As to supervision of and responsibilities related to associated persons, an LFCB would be subject to many of the rules concerning the supervision of offices, personnel, customer complaints, correspondence and internal communications.12 However, and LCFB would not be subject to the rules requiring annual compliance meetings or review and investigations of transactions.

For financial and operational rules, an LCFB would be subject to FINRA’s rules regarding, among other things, annual audits, fidelity bonds, books and records requirements, records of customer complaints and reporting requirements.13 Because an LCFB would not carry or maintain customer accounts, it would have more limited customer information requirements.
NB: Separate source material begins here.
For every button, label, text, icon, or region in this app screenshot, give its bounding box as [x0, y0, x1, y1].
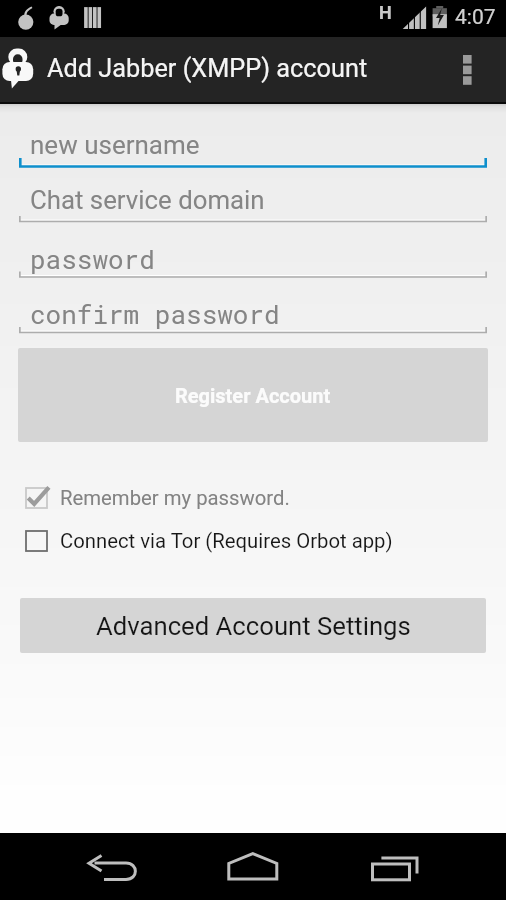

An LCFB would be subject to SEC Rules under the Exchange Act and the FINRA rules on arbitration and mediation.14

Practical Implications for Private Funds

As described above, the Proposed Rules contain promising elements, but fall far short of the needs of private funds. If, however, FINRA were to amend the Proposed Rules to permit solicitation of qualified purchasers and provide a more streamlined process such that the time necessary to complete the registration of these broker-dealers would be substantially reduced — reflecting their more limited activities — the Proposed Rules would be a very welcome addition to the FINRA regime.